## EXERCISE AIM
Could you set down every record exactly as it appears?

[Dataset entries]
——————
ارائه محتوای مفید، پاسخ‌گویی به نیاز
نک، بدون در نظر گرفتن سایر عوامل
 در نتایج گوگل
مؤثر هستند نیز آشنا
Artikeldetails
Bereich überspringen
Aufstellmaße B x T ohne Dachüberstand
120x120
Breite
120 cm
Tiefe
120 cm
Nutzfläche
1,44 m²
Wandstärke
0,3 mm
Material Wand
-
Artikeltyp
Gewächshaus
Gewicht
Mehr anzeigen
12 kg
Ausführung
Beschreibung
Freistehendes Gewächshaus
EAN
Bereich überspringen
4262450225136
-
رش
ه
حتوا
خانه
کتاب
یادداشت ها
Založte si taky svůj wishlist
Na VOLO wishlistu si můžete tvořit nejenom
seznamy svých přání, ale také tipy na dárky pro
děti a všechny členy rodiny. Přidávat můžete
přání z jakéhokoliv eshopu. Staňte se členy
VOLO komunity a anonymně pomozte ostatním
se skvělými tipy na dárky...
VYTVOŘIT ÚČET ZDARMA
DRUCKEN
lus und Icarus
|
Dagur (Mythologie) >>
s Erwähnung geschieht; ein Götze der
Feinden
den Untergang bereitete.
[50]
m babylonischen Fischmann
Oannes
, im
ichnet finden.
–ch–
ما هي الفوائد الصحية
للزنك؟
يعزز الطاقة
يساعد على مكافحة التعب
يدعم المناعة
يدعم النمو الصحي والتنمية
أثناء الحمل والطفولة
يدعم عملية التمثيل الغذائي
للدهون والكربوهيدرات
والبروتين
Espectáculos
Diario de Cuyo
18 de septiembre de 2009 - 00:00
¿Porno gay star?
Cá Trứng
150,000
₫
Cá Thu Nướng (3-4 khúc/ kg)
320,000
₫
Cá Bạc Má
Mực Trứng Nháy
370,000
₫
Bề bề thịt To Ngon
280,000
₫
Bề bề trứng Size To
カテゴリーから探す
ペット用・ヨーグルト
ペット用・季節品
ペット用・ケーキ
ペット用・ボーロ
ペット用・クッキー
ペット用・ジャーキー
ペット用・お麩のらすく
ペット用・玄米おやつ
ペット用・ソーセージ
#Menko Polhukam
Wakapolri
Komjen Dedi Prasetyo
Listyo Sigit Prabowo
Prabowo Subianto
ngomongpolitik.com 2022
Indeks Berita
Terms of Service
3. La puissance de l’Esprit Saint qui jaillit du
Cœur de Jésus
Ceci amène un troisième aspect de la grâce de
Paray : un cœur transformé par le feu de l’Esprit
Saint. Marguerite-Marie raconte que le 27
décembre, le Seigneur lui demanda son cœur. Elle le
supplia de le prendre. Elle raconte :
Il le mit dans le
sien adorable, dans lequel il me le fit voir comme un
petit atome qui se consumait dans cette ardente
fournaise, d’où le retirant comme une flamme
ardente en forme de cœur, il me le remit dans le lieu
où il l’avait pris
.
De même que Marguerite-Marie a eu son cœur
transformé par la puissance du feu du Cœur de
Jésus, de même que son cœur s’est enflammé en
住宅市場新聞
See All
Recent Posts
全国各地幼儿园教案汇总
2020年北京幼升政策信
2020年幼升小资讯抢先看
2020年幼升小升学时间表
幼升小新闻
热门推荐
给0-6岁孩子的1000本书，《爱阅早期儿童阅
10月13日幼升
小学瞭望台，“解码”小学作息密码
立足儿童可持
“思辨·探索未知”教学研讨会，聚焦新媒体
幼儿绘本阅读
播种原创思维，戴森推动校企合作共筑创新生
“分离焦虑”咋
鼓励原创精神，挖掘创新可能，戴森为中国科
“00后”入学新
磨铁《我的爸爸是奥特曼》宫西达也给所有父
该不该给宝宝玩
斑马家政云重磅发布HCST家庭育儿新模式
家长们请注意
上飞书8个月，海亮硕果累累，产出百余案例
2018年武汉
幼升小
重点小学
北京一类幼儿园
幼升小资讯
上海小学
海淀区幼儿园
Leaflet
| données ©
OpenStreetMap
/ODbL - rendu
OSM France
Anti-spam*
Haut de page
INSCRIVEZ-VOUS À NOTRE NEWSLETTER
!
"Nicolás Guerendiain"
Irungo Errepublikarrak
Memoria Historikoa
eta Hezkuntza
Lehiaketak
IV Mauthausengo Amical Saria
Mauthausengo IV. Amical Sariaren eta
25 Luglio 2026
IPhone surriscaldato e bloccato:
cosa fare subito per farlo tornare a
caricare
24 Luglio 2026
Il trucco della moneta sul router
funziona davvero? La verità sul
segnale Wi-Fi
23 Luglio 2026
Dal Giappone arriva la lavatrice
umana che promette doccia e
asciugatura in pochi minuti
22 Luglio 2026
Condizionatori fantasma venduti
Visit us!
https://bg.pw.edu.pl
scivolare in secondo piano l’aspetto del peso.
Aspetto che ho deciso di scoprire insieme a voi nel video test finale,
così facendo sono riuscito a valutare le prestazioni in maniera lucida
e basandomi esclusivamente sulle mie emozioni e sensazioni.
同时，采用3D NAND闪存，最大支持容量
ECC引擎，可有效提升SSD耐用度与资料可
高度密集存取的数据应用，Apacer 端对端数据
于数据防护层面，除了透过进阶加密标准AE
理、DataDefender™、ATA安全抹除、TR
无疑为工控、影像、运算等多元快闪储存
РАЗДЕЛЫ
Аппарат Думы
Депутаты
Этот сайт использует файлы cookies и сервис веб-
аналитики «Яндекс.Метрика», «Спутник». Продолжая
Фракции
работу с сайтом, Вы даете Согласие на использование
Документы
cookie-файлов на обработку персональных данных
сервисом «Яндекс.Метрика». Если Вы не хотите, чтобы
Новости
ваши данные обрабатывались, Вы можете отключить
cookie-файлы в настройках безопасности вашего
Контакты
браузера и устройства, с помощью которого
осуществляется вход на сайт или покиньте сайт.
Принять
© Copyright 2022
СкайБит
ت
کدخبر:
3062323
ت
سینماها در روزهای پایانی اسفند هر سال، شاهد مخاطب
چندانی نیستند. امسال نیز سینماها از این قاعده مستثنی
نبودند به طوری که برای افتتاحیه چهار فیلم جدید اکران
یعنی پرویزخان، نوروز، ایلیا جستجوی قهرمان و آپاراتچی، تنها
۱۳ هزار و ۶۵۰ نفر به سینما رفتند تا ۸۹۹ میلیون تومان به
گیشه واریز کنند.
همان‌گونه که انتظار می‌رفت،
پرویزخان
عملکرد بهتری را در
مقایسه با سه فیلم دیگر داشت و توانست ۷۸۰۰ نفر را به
——————
## SOLUTION TO THE PROBLEM
ارائه محتوای مفید، پاسخ‌گویی به نیاز
نک، بدون در نظر گرفتن سایر عوامل
 در نتایج گوگل
مؤثر هستند نیز آشنا
Artikeldetails
Bereich überspringen
Aufstellmaße B x T ohne Dachüberstand
120x120
Breite
120 cm
Tiefe
120 cm
Nutzfläche
1,44 m²
Wandstärke
0,3 mm
Material Wand
-
Artikeltyp
Gewächshaus
Gewicht
Mehr anzeigen
12 kg
Ausführung
Beschreibung
Freistehendes Gewächshaus
EAN
Bereich überspringen
4262450225136
-
رش
ه
حتوا
خانه
کتاب
یادداشت ها
Založte si taky svůj wishlist
Na VOLO wishlistu si můžete tvořit nejenom
seznamy svých přání, ale také tipy na dárky pro
děti a všechny členy rodiny. Přidávat můžete
přání z jakéhokoliv eshopu. Staňte se členy
VOLO komunity a anonymně pomozte ostatním
se skvělými tipy na dárky...
VYTVOŘIT ÚČET ZDARMA
DRUCKEN
lus und Icarus
|
Dagur (Mythologie) >>
s Erwähnung geschieht; ein Götze der
Feinden
den Untergang bereitete.
[50]
m babylonischen Fischmann
Oannes
, im
ichnet finden.
–ch–
ما هي الفوائد الصحية
للزنك؟
يعزز الطاقة
يساعد على مكافحة التعب
يدعم المناعة
يدعم النمو الصحي والتنمية
أثناء الحمل والطفولة
يدعم عملية التمثيل الغذائي
للدهون والكربوهيدرات
والبروتين
Espectáculos
Diario de Cuyo
18 de septiembre de 2009 - 00:00
¿Porno gay star?
Cá Trứng
150,000
₫
Cá Thu Nướng (3-4 khúc/ kg)
320,000
₫
Cá Bạc Má
Mực Trứng Nháy
370,000
₫
Bề bề thịt To Ngon
280,000
₫
Bề bề trứng Size To
カテゴリーから探す
ペット用・ヨーグルト
ペット用・季節品
ペット用・ケーキ
ペット用・ボーロ
ペット用・クッキー
ペット用・ジャーキー
ペット用・お麩のらすく
ペット用・玄米おやつ
ペット用・ソーセージ
#Menko Polhukam
Wakapolri
Komjen Dedi Prasetyo
Listyo Sigit Prabowo
Prabowo Subianto
ngomongpolitik.com 2022
Indeks Berita
Terms of Service
3. La puissance de l’Esprit Saint qui jaillit du
Cœur de Jésus
Ceci amène un troisième aspect de la grâce de
Paray : un cœur transformé par le feu de l’Esprit
Saint. Marguerite-Marie raconte que le 27
décembre, le Seigneur lui demanda son cœur. Elle le
supplia de le prendre. Elle raconte :
Il le mit dans le
sien adorable, dans lequel il me le fit voir comme un
petit atome qui se consumait dans cette ardente
fournaise, d’où le retirant comme une flamme
ardente en forme de cœur, il me le remit dans le lieu
où il l’avait pris
.
De même que Marguerite-Marie a eu son cœur
transformé par la puissance du feu du Cœur de
Jésus, de même que son cœur s’est enflammé en
住宅市場新聞
See All
Recent Posts
全国各地幼儿园教案汇总
2020年北京幼升政策信
2020年幼升小资讯抢先看
2020年幼升小升学时间表
幼升小新闻
热门推荐
给0-6岁孩子的1000本书，《爱阅早期儿童阅
10月13日幼升
小学瞭望台，“解码”小学作息密码
立足儿童可持
“思辨·探索未知”教学研讨会，聚焦新媒体
幼儿绘本阅读
播种原创思维，戴森推动校企合作共筑创新生
“分离焦虑”咋
鼓励原创精神，挖掘创新可能，戴森为中国科
“00后”入学新
磨铁《我的爸爸是奥特曼》宫西达也给所有父
该不该给宝宝玩
斑马家政云重磅发布HCST家庭育儿新模式
家长们请注意
上飞书8个月，海亮硕果累累，产出百余案例
2018年武汉
幼升小
重点小学
北京一类幼儿园
幼升小资讯
上海小学
海淀区幼儿园
Leaflet
| données ©
OpenStreetMap
/ODbL - rendu
OSM France
Anti-spam*
Haut de page
INSCRIVEZ-VOUS À NOTRE NEWSLETTER
!
"Nicolás Guerendiain"
Irungo Errepublikarrak
Memoria Historikoa
eta Hezkuntza
Lehiaketak
IV Mauthausengo Amical Saria
Mauthausengo IV. Amical Sariaren eta
25 Luglio 2026
IPhone surriscaldato e bloccato:
cosa fare subito per farlo tornare a
caricare
24 Luglio 2026
Il trucco della moneta sul router
funziona davvero? La verità sul
segnale Wi-Fi
23 Luglio 2026
Dal Giappone arriva la lavatrice
umana che promette doccia e
asciugatura in pochi minuti
22 Luglio 2026
Condizionatori fantasma venduti
Visit us!
https://bg.pw.edu.pl
scivolare in secondo piano l’aspetto del peso.
Aspetto che ho deciso di scoprire insieme a voi nel video test finale,
così facendo sono riuscito a valutare le prestazioni in maniera lucida
e basandomi esclusivamente sulle mie emozioni e sensazioni.
同时，采用3D NAND闪存，最大支持容量
ECC引擎，可有效提升SSD耐用度与资料可
高度密集存取的数据应用，Apacer 端对端数据
于数据防护层面，除了透过进阶加密标准AE
理、DataDefender™、ATA安全抹除、TR
无疑为工控、影像、运算等多元快闪储存
РАЗДЕЛЫ
Аппарат Думы
Депутаты
Этот сайт использует файлы cookies и сервис веб-
аналитики «Яндекс.Метрика», «Спутник». Продолжая
Фракции
работу с сайтом, Вы даете Согласие на использование
Документы
cookie-файлов на обработку персональных данных
сервисом «Яндекс.Метрика». Если Вы не хотите, чтобы
Новости
ваши данные обрабатывались, Вы можете отключить
cookie-файлы в настройках безопасности вашего
Контакты
браузера и устройства, с помощью которого
осуществляется вход на сайт или покиньте сайт.
Принять
© Copyright 2022
СкайБит
ت
کدخبر:
3062323
ت
سینماها در روزهای پایانی اسفند هر سال، شاهد مخاطب
چندانی نیستند. امسال نیز سینماها از این قاعده مستثنی
نبودند به طوری که برای افتتاحیه چهار فیلم جدید اکران
یعنی پرویزخان، نوروز، ایلیا جستجوی قهرمان و آپاراتچی، تنها
۱۳ هزار و ۶۵۰ نفر به سینما رفتند تا ۸۹۹ میلیون تومان به
گیشه واریز کنند.
همان‌گونه که انتظار می‌رفت،
پرویزخان
عملکرد بهتری را در
مقایسه با سه فیلم دیگر داشت و توانست ۷۸۰۰ نفر را به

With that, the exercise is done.